Cameras coming to police boats

April 10, 2009 9:03:31 PM PDT
Eyewitness News is taking a look at new technology which will soon be looking at boaters on the waters of Montgomery County. It's an effort to crack down on those who have had too much to drink.[SIGN UP: Get headlines and breaking news sent to you]

After years of being on the water, Lt. Bryan DuBose has a trained eye.

"We're looking for any reckless or negligent operation," said DuBose of the Montgomery County Precinct 1 Constable's Office.

Soon he'll have some backup.

"The camera will be mounted on the pole here so it has a driver's view, so it's looking at what we're looking at," said DuBose.
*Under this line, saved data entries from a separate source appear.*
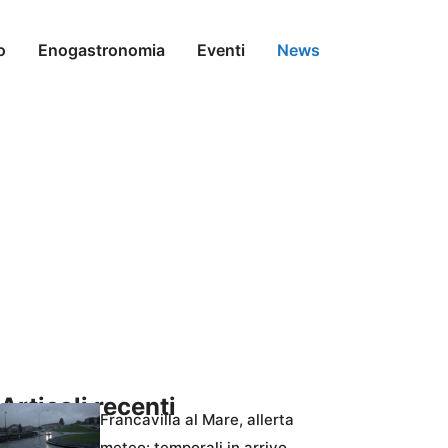
o
Enogastronomia
Eventi
News
Articoli recenti
Francavilla al Mare, allerta
meteo: temporali in arrivo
Just in time for the beginning of this year's boating rush, all police boats on Lake Conroe will be outfitted with cameras.

They are commonplace in patrol cars, capturing even controversial incidents. They'll soon be the norm on the water, too.

"It sort of brings us in line with the technology we have on highways and freeways right now, where the officer out here it's not just his word against somebody else's word," said Constable Don Chumley of Montgomery County Precinct 1.

County officials came up with the $20,000 and it is part of a bigger push by the Montgomery County district attorney to crack down on drunk drivers. Not just on the roads, but also the water.

"I think it's going to enhance the jury's understanding," said Montgomery County District Attorney Brett Ligon. "What was it the officer saw on the scene, did you see the red blood shot eyes? Could you hear the slurred speech? All the things that help and enhance a DWI prosecution and a BWI prosecution are really just the tools we want to give back to local law enforcement."

Last year, there were ten reported accidents on Lake Conroe resulting in two fatalities. In 2007, there were six accidents and three fatalities. Alcohol played a part in all the deaths.

A successful season is no accidents say those who patrol the lake. They hope their new technology becomes a deterrent for those who want to drink and drive a boat.

"Like they say, a picture is worth a thousand words. Well, a video's worth more," said State Game Warden Dean Fitzpatrick.

The cameras will record both audio and video. The officers we spoke to couldn't tell us exactly when all the boats will be outfitted, but they say definitely before Memorial Day weekend.